WORK TO BE COMPLETED
Check every line below for the word "Industri" and show those that hold it.

· · ·

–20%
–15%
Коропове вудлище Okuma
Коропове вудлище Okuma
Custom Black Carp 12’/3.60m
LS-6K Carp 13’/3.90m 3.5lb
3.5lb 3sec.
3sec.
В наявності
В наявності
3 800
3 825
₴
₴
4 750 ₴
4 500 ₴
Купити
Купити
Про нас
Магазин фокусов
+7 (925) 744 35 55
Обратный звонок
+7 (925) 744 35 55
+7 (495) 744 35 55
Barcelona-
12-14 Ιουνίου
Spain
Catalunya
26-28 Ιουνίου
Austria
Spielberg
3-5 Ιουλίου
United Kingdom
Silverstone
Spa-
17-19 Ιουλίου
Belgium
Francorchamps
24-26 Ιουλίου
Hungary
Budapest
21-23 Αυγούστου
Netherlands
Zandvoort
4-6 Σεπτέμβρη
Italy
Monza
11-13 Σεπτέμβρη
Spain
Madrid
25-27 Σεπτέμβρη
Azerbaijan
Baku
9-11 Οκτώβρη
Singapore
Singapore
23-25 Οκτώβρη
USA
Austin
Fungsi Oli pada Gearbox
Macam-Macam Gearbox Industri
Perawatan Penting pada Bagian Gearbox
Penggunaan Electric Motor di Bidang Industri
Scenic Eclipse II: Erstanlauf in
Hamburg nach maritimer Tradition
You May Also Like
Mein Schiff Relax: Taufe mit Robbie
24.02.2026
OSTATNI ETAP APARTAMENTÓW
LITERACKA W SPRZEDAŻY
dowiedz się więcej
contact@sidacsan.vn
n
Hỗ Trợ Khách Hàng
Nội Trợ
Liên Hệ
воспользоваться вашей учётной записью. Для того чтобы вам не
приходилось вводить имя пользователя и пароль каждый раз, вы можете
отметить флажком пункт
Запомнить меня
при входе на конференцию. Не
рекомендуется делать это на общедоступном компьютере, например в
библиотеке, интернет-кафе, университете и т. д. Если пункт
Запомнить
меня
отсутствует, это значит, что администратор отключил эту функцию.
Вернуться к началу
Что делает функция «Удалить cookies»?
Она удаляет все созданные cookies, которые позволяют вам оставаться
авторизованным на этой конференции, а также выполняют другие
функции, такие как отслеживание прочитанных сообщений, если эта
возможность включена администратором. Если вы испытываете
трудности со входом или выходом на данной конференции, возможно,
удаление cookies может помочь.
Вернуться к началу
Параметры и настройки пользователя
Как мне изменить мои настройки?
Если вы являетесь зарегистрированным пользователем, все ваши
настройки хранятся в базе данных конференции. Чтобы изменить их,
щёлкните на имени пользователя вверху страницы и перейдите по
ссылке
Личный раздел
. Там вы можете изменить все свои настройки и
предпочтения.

· · ·

RESPONSE
Macam-Macam Gearbox Industri
Penggunaan Electric Motor di Bidang Industri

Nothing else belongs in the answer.